HOW TO COMPLETE THIS TASK – When you reach the line containing "Aktuelles Wetter in Naturns" in the entries below, repeat it and each line after it exactly until the entries end.

(Stored data entries)
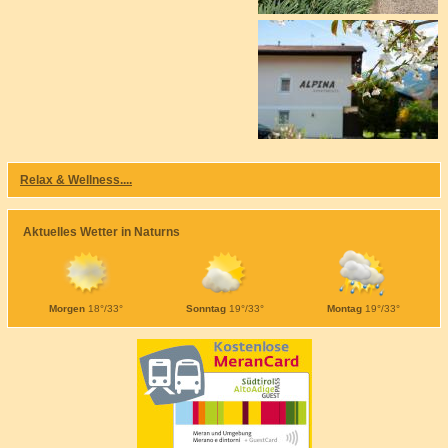
Relax & Wellness....
Aktuelles Wetter in Naturns
Morgen
18°/33°
Sonntag
19°/33°
Montag
19°/33°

TASK OUTPUT –
Aktuelles Wetter in Naturns
Morgen
18°/33°
Sonntag
19°/33°
Montag
19°/33°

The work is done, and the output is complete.